Enquanto ainda comemoramos o Plano de Revitalização do Centro, ansiosos por ver suas ideias e projetos postos em prática para colocar Campo Grande num rumo mais ideal de vida urbana, a prefeitura surpreende ao anunciar controversas reformas na Praça Ary Coelho, a mais tradicional e viva de nossa cidade.

Um dos itens propostos é o cercamento da praça com gradil para que passe a “funcionar” somente das 05h às 23h. Sei que a prefeitura tem sempre a melhor intenção quando se trata da cidade que administra, e entendo também que obras e reformas urbanas, das mais simples às mais grandiosas serão sempre controversas, e dificilmente apresentarão somente vantagens. No entanto, esse projeto em específico se trata de uma ação contraditória e equivocada que resultará em impactos negativos para a vida do centro de nossa cidade.

Parto do princípio que uma praça central como a Ary Coelho, de fluxo tão intenso e estabelecido, ao ter sua entrada limitada por portões de acesso já corre o risco de se tornar um incômodo constante no dia-a-dia dos cidadãos que passam nesse espaço muitas horas da sua vida cotidiana.
Temos bons exemplos de parques e praças cercadas como o Parque das Nações Indígenas e a Praça Belmar Fidalgo em nossa cidade, a Praça Província de Shiga em Porto Alegre, ou o Passeio Público de Curitiba, espaços que congregam diferentes fluxos de pessoas em um ambiente muito agradável, mas possuem uma personalidade muito diferente da Ary Coelho.
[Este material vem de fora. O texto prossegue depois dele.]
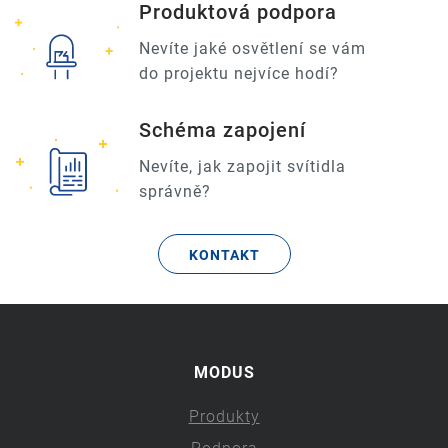
Produktová podpora
Nevíte jaké osvětlení se vám
do projektu nejvíce hodí?
Schéma zapojení
Nevíte, jak zapojit svítidla
správně?
KONTAKT
MODUS
Produkty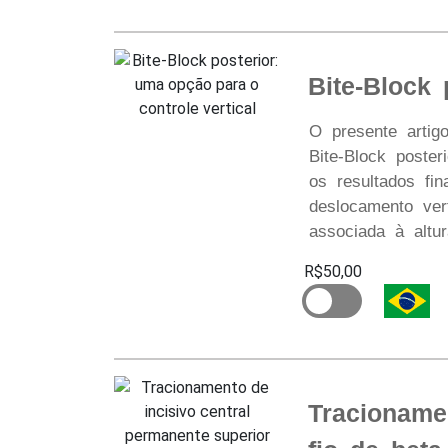
Bite-Block 
O presente artig
Bite-Block poster
os resultados fin
deslocamento ver
associada à altura
R$50,00
Tracioname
Estes geralmente se tratam de espaços de lazer contemplativo ou de esporte, para famílias, crianças, idosos, e têm um movimento bastante distinto do que encontramos na praça central campo-grandense, considerada por muitos como um grande terminal de transporte coletivo (inclusive já se cogitou reformá-la para reforçar esse caráter). Além de servir de passagem e descanso dos pedestres pelo centro da cidade.

Meu incômodo, no entanto, repousa na incoerência de proporem o fechamento da praça mais central da cidade neste momento de expectativa com o Plano de Revitalização do Centro. Afinal, se o problema da Ary Coelho é ser tomada por “viciados e desocupados” e sua decorrente depredação, não seria de se esperar que um plano que se propõe a trazer pessoas e movimento ao centro corrigisse exatamente isso?
Anunciar o cercamento da praça não é só paliativo e contraditório como sugere uma falta de fé no sucesso do próprio plano. Estaríamos desistindo da Praça antes de tentar resolver os problemas do centro e dela, conseqüentemente. Limitar o acesso à Ary Coelho é calar um dos maiores pontos de vida urbana que temos hoje.

O discurso dos proponentes do Plano de Revitalização me deu esperança de termos uma cidade mais prazerosa de se viver, e muito do que foi dito se alinha com o pensamento da ativista política Jane Jacobs, uma das maiores analistas do cotidiano urbano das grandes cidades. Em um de seus textos, Jacobs afirma: “há uma característica ainda mais vil que a feiúra ou a desordem absoluta, e esta é a máscara desonesta de uma falsa ordem, atingida ao ignorar ou suprimir a ordem real que está lutando para existir e ser servida.” O problema real que se busca resolver com o fechamento da praça é outro, que nada tem a ver com a praça. Os usuários de drogas e os sem-teto são um problema social que continuará existindo, só será transferido de local. Até quando vamos esconder o que não conseguimos resolver?

Em anos como esse, as críticas às administrações públicas podem ser confundidas com propaganda (ou antipropaganda) eleitoral. Este comentário não deve ser entendido desta maneira, pois é apenas a expressão do meu pensamento de arquiteto e cidadão com real amor pela profissão e pela minha cidade, que acredita poder contribuir para um debate importante e urgente.